Carvajal: Replacement Christ

Carvajal: Replacement Christ

It’s uncanny how we, on one hand, extol Lapu-Lapu as a hero for resisting a Magellan-led foreign invasion. Enough evidence points to him being a Muslim native of Borneo. Besides, in 1521 there was no Filipino nation yet. So, what shaky logic props up the claim that Lapu-Lapu was our first Filipino hero?

On the other hand, we are about to joyfully and ever so gratefully celebrate 500 years of the invaders’ gift of Christianity. Which is just as uncanny for if we go beyond skimming the surface of our history, we would know that the cross of the friars was the carrot and the sword of the soldiers the stick that together brought us down on our knees before mighty Spain.

Our ancestors could not have seen the contradiction between gifting a people with Christianity, a religion of love, and depriving that people, unjustly hence unchristianly, of their native land, their dignity and their lives.

We don’t seem to see it either. We still use Jesus and the saints as replacement spiritism idols we run to for solace from the aches and pains of living under incompetent and corrupt political, business and even religious lords who control an unjust socio-economic order that is the ironic legacy of Christian colonial masters.

The incarnation we celebrate on Christmas day is the first phase of God’s saving act. He came to live with us to redeem us from our selfishness by teaching us the central or core Christian message: “love your neighbor as yourself.”

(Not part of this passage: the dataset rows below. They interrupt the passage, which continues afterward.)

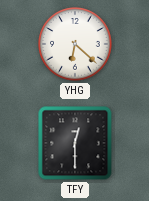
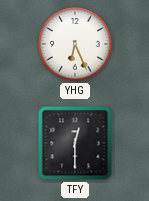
YHG: 6:22 -> 6:26
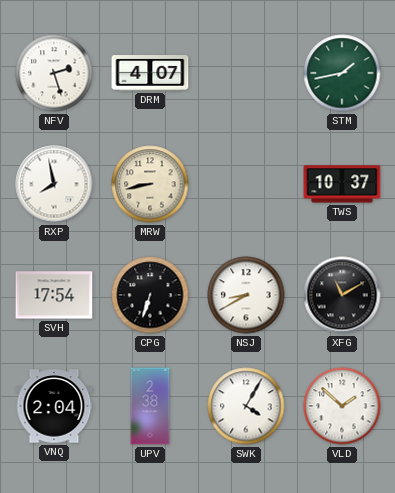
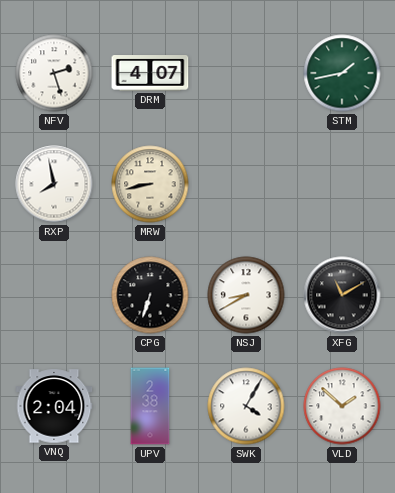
TWS: 10:37 -> none
SVH: 17:54 -> none
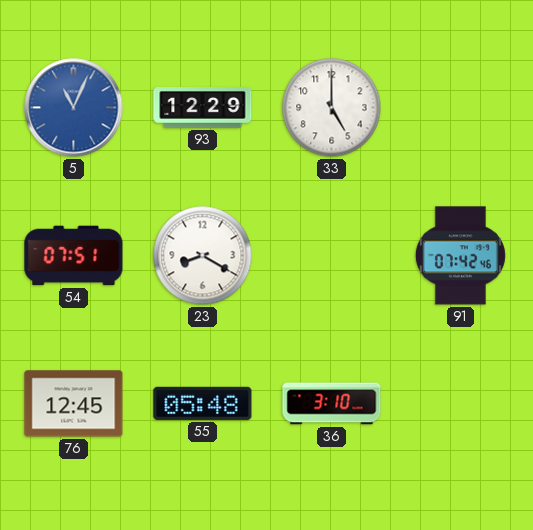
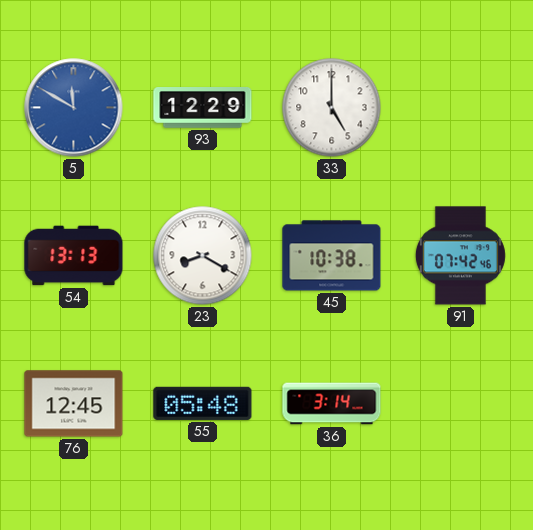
5: 11:04 -> 11:50
54: 07:51 -> 13:13
45: none -> 10:38
36: 3:10 -> 3:14
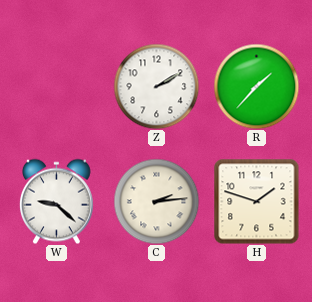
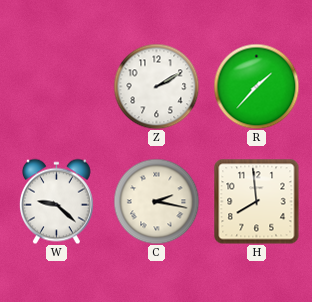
C: 2:14 -> 2:17
H: 1:48 -> 7:59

But what did our colonial masters do that their successors, today’s political, business and religious leaders continue to do? They put Christ back in heaven to be merely a source of solace for a people who are deprived of a fair share of the country’s resources and who instead are merely promised with “your reward will be great in heaven.”

By becoming man Christ joins us in our humanity and lives in us. Thus, the primary form of worship is to heed his call to “love your neighbor as yourself” and touch base with him in a neighbor in need. He is not in an altar in Church to whom we run and on whom we dump the problems of our troubled lives.

It’s time we receive Christ under the terms and conditions of contemporary life. This means welcoming not the replacement Christ of the Spanish friars and their successors but the genuine Christ who joins and strengthens us in our Christian mission of establishing justice and peace on earth.

May we welcome the true Christ this Christmas and every day and be strengthened by him in our resolve to build God’s kingdom of justice and peace in our country. May we stop putting him back on Church altars, our places of refuge in this veritable valley of tears.

In only that sense, “Merry Christmas, everybody.”